TWRA Stocks Muskellunge in Polk County’s Parksville Lake

It will be quite a few years before they grow to this size, but TWRA has stocked muskellunge in Polk County's Parksville Lake. Lures used by anglers targeting musky are typically very large and very flashy. (Photo: Contributed)

POLK COUNTY, Tenn. – The Tennessee Wildlife Resources Agency announced Tuesday that they have stocked muskellunge in Parksville Lake in Polk County, Tenn. Biologists stocked 600 13-inch musky in the lake back in October.

The musky fingerlings stocked in Parksville Lake were about 13 inches long. The survival rate for fish stocked at this size should be very high. (Photo: TWRA)

“If we could have gotten them we would have done this a year or two ago but musky fingerlings are hard to come by,” said Region III Fisheries Biologist Mike Jolley. “When Kentucky called us and said they had these fish available we had to do it right then.”

Kentucky muskies are the native sub-species that once occurred naturally throughout tributaries of the Tennessee and Cumberland Rivers. Chattanooga-area anglers have reported muskellunge catches from North Chickamauga Creek decades ago.

Mark Thurman, TWRA Region III Fisheries Program Manager said, “When you look at the historical records it’s likely that musky were once common throughout much of East Tennessee.”

Chattanooga angler Randy Holder with a bragging-sized musky taken from the Collins River near McMinnville, Tenn. (Photo: Richard Simms)

Other musky restoration efforts in Tennessee have been highly successful.
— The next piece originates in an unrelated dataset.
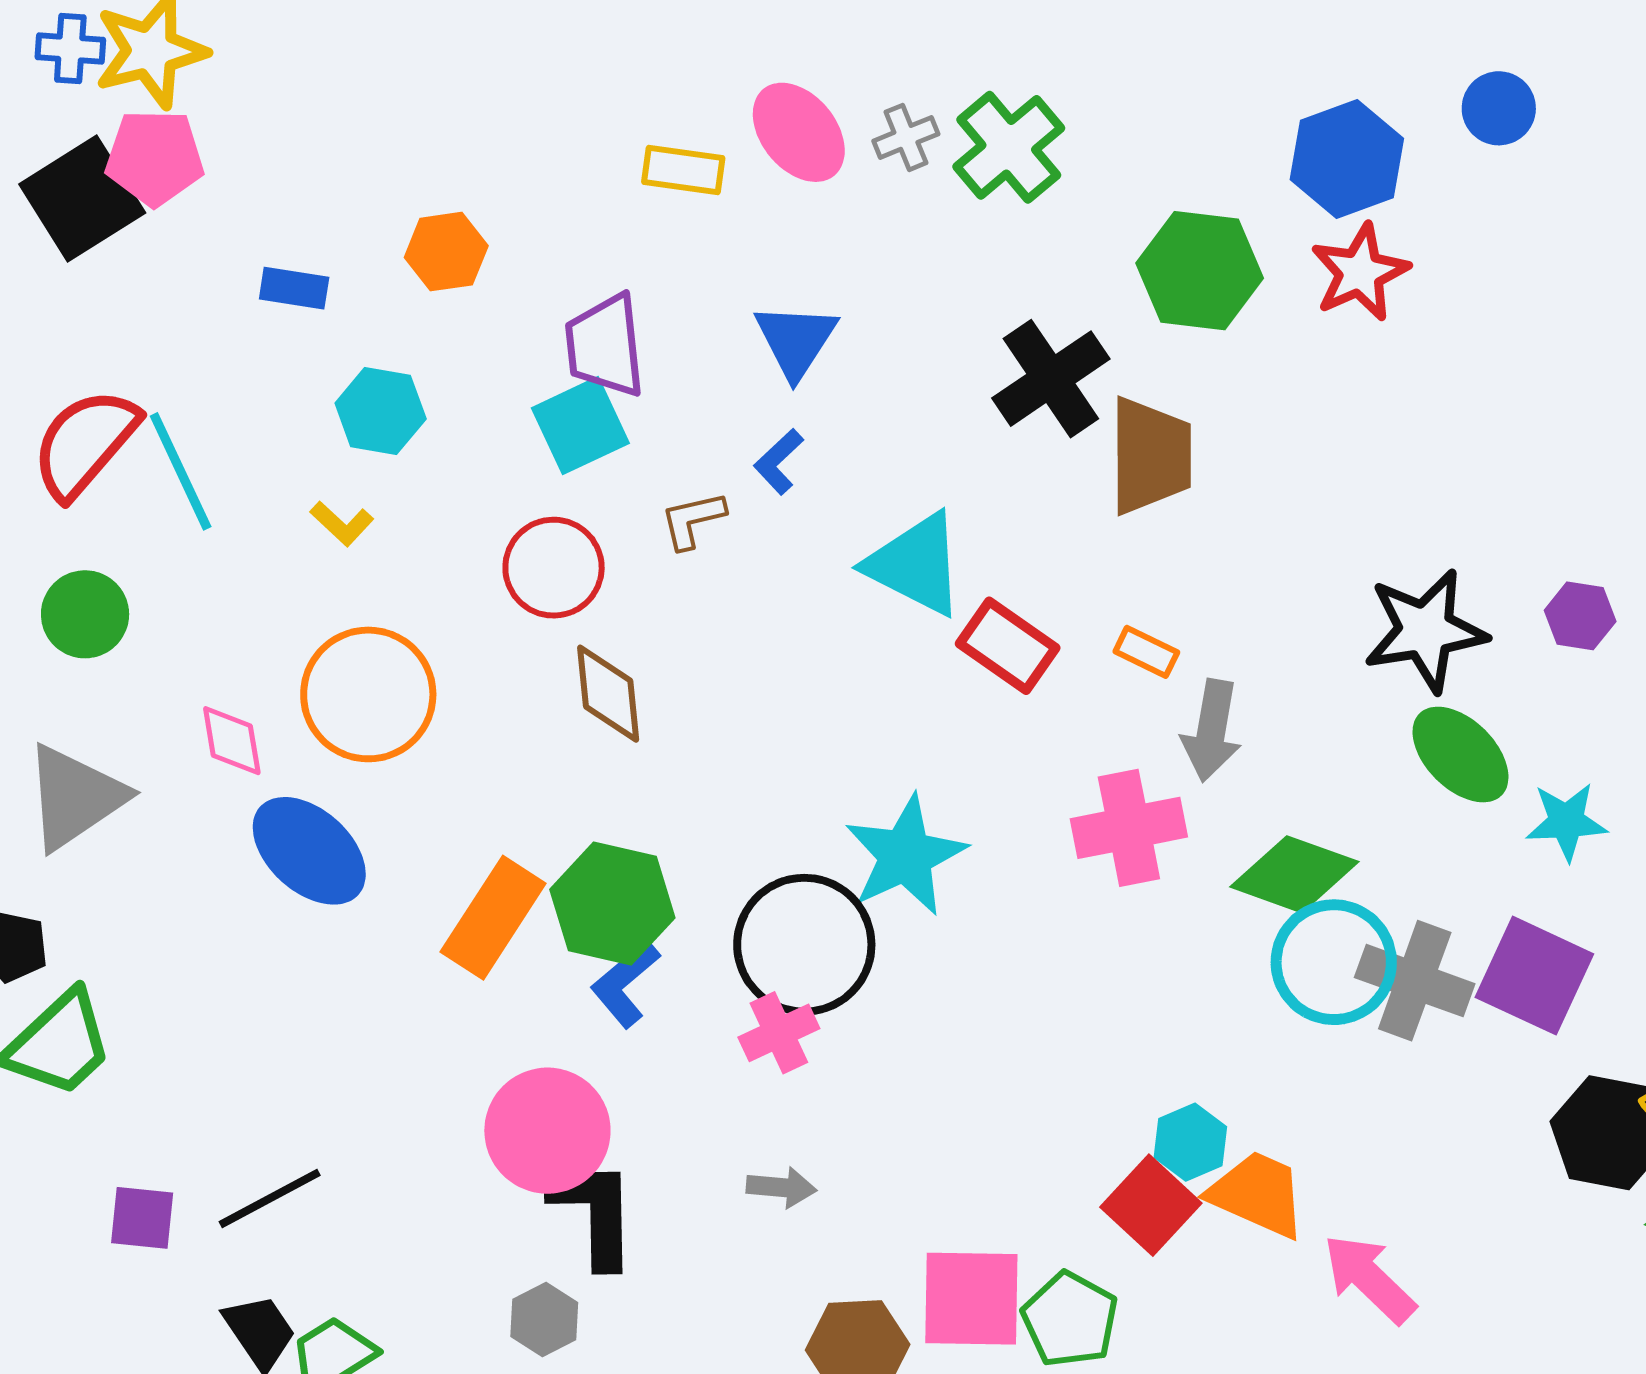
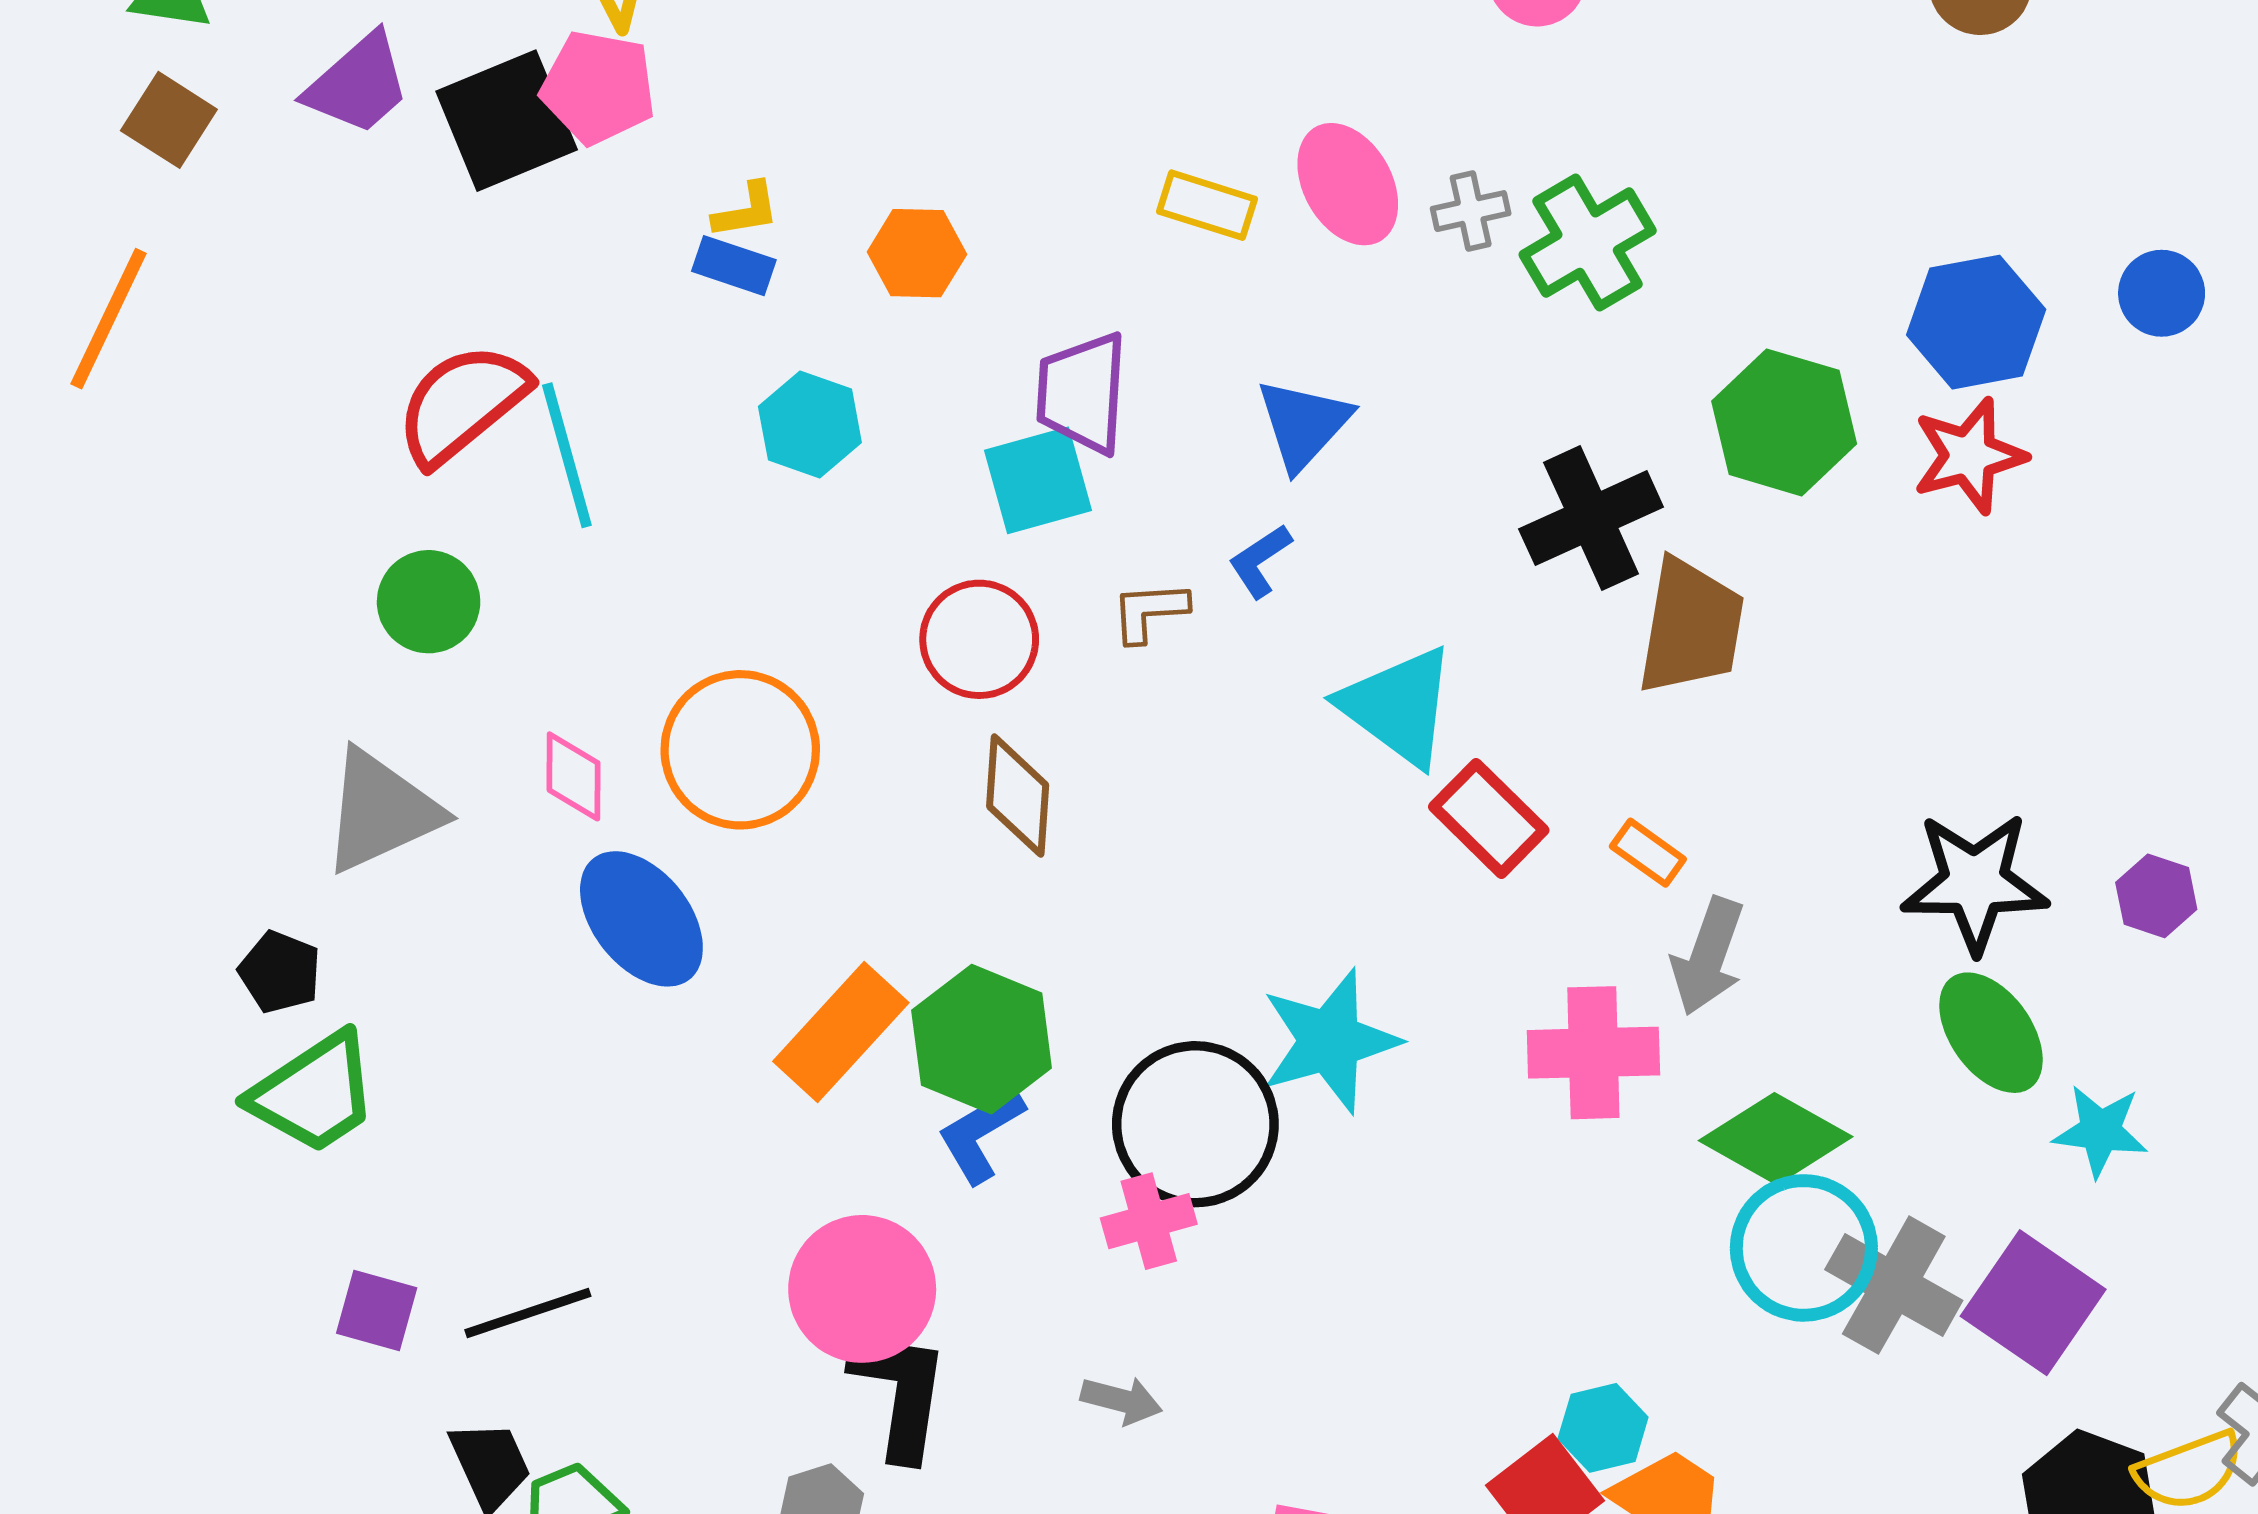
yellow L-shape: (342, 524) -> (746, 211), moved, turned -62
The Collins River and Great Falls Reservoir near McMinnville are favorite destinations for musky fishermen. And in recent years anglers have been catching huge musky from Melton Hill Reservoir near Knoxville, including a new state record taken by Stephen Paul March 2, 2017 that weighed 43 lbs. 14 oz.

Musky in Parksville Reservoir will be managed under the statewide regulation of one fish per day creel limit and a 36-inch minimum length limit. Jolley said the fingerlings should reach legal size in at least six years, but it could be less.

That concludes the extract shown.